We picked The Golden 1 Credit Union for a few reasons. We already had a small savings account there, but most important, the SLO location was a terrific geographic fit—literally a one-minute drive to my husband’s job and near our daughter’s school.
All was well for a few months. Then our account was hacked—and we were hurtled down a wicked rabbit hole with no ending.
First, a few checks bounced—including my child’s health insurance premium—and outrageous fees were added to our checking account. We were mystified: we’d had more than enough money to cover those checks, and even if that hadn’t been the case, we had overdraft protection.
What, we asked a manager at the SLO branch, was going on?
I’m not out for revenge, so there’s no point in naming names, but I will say this: from the get-go, this person was completely, utterly incapable of straightening out the bounced checks on her own, much less restoring our overdraft protection. As a matter of fact, it took her nearly one month to realize that we, and others at the SLO branch, had been hacked. (She never actually admitted this to us – it was a teller who spilled those beans.)
Then my primary credit card was blocked. Huh?
Turns out my last payment to that company had also bounced (again, there were funds to cover the fee, but thanks to the hacking, Golden 1’s system didn’t recognize this fact). To rectify this latest mistake, the credit card company told us to make another payment, but this took us a few weeks since, like everyone else we know these days, we live paycheck to paycheck.
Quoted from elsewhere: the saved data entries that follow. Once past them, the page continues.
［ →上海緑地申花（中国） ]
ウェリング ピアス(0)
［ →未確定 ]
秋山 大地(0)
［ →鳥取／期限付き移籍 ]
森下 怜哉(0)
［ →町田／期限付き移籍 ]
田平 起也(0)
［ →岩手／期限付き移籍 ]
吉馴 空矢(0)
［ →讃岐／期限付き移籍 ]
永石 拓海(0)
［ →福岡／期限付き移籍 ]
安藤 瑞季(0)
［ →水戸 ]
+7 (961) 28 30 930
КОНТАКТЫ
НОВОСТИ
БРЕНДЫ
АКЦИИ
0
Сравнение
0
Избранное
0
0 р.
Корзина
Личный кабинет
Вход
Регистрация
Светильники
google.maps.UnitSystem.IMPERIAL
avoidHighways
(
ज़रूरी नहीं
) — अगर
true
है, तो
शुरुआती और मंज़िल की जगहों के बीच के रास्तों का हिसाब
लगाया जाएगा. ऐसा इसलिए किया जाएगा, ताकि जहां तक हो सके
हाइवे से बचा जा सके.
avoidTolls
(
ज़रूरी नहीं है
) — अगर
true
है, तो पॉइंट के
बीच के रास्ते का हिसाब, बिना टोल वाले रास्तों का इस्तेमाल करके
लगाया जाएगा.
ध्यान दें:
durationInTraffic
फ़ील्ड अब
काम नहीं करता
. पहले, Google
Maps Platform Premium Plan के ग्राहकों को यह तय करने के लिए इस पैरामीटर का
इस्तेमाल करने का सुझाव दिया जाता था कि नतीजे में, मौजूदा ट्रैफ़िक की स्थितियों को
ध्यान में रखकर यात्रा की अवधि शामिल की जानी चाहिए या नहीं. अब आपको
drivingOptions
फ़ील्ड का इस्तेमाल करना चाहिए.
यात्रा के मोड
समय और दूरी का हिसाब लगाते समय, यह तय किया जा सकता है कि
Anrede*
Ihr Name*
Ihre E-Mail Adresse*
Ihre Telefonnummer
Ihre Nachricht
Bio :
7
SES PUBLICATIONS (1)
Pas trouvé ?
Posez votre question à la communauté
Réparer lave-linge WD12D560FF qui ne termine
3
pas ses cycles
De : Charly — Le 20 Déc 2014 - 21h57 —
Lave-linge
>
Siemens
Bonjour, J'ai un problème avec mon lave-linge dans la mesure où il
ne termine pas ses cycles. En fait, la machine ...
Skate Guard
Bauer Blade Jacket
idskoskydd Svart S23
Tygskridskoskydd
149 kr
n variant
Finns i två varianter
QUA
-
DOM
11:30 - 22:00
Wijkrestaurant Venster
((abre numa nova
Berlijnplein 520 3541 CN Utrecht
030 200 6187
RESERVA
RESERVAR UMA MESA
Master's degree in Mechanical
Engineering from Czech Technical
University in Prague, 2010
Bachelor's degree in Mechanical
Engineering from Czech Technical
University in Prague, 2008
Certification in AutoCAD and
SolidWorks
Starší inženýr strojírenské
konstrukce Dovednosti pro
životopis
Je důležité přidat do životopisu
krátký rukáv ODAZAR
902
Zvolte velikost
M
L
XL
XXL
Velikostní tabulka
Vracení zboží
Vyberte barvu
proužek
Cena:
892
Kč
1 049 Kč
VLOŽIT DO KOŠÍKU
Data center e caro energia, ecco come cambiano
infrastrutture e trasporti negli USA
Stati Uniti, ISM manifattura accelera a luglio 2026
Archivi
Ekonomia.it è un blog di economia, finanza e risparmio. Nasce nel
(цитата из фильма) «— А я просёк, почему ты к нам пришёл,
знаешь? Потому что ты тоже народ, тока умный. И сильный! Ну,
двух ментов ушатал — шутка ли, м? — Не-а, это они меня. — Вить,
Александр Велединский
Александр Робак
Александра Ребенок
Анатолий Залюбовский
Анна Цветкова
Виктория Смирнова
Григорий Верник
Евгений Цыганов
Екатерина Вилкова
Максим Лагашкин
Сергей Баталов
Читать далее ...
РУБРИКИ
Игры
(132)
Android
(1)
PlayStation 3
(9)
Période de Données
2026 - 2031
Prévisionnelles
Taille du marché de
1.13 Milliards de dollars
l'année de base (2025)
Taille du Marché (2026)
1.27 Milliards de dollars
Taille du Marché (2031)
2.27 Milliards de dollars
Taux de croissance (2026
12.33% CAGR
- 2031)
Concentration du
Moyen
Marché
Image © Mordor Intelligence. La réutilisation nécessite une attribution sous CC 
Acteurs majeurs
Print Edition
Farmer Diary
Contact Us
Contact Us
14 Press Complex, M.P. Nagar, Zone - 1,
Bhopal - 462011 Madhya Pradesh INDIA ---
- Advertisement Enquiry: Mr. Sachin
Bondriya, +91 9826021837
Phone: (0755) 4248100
However, we were told that Golden 1 could do one little thing to immediately make things right: simply fax the credit card company a short one or two-sentence letter, explaining it was a bank error. My great interest rate would then be restored.
That manager assured us this would be done by the legal department in Sacramento, pronto. She also promised that those pesky, weekend collection calls from Vons would stop. Yup, we’d written a few checks there, they had bounced, too, and now Vons was calling us at home, demanding extra fees. Once again, all Golden 1 had to do was fax a really short letter explaining the error, and we’d be able to write checks at the market again.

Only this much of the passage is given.